- _WHAT YOU NEED TO DO_
Reproduce the records. Keep every word exact and include no images.

(Beginning of DATA PROVIDED)

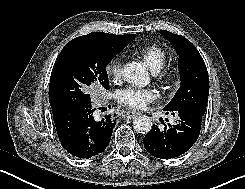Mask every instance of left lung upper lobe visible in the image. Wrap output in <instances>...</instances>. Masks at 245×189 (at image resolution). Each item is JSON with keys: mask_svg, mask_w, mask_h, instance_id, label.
<instances>
[{"mask_svg": "<svg viewBox=\"0 0 245 189\" xmlns=\"http://www.w3.org/2000/svg\"><path fill=\"white\" fill-rule=\"evenodd\" d=\"M160 33L171 42L179 55L181 78L180 88L164 110L194 109L204 115L209 95V77L201 55L185 37L166 30Z\"/></svg>", "mask_w": 245, "mask_h": 189, "instance_id": "1", "label": "left lung upper lobe"}]
</instances>
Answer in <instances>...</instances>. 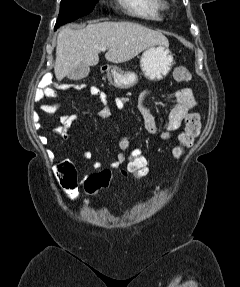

(End of DATA PROVIDED)

- _SOLUTION_
Mask every instance of left lung upper lobe visible in the image. Wrap output in <instances>...</instances>. Masks at 245×189 (at image resolution). Each item is JSON with keys: mask_svg, mask_w, mask_h, instance_id, label.
<instances>
[{"mask_svg": "<svg viewBox=\"0 0 245 189\" xmlns=\"http://www.w3.org/2000/svg\"><path fill=\"white\" fill-rule=\"evenodd\" d=\"M160 33L171 42L179 55L181 78L180 88L164 110L194 109L204 115L209 95V77L201 55L185 37L166 30Z\"/></svg>", "mask_w": 245, "mask_h": 189, "instance_id": "1", "label": "left lung upper lobe"}]
</instances>
Answer in <instances>...</instances>. 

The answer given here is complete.